- _HOW TO COMPLETE THIS TASK_: Restate word for word the lines of the material below, from the line with "ability to roll" to the line with "sewed in other", both lines included, and no others.

- _RECORD EXCERPTS_:
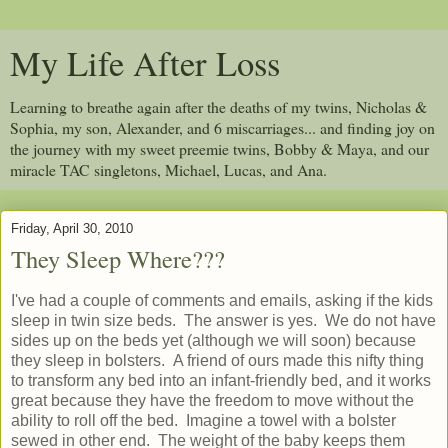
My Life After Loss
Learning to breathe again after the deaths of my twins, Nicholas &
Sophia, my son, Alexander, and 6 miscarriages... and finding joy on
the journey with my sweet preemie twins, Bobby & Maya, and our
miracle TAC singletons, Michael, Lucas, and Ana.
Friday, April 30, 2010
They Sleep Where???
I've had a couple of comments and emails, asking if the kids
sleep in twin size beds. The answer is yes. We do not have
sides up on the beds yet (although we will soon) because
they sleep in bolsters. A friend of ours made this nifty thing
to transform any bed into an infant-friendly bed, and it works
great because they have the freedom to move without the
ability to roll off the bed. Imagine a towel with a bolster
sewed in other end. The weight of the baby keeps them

---

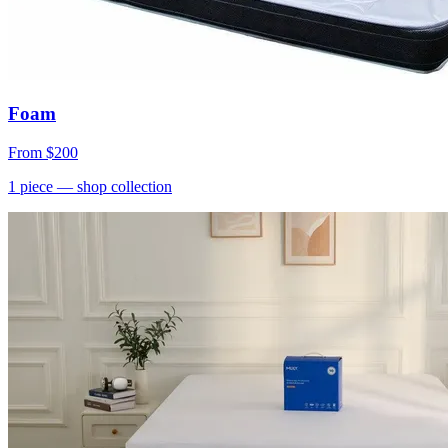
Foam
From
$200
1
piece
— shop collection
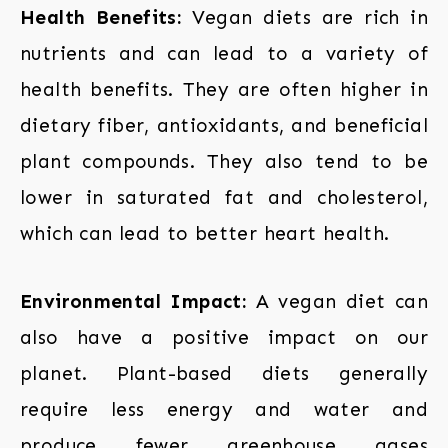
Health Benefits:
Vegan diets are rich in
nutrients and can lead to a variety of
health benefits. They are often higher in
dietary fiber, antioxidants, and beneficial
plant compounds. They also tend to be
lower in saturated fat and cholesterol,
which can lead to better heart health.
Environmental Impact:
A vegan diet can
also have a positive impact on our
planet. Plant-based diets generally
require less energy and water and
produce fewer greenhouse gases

- _PROBLEM SOLUTION_:
ability to roll off the bed. Imagine a towel with a bolster
sewed in other end. The weight of the baby keeps them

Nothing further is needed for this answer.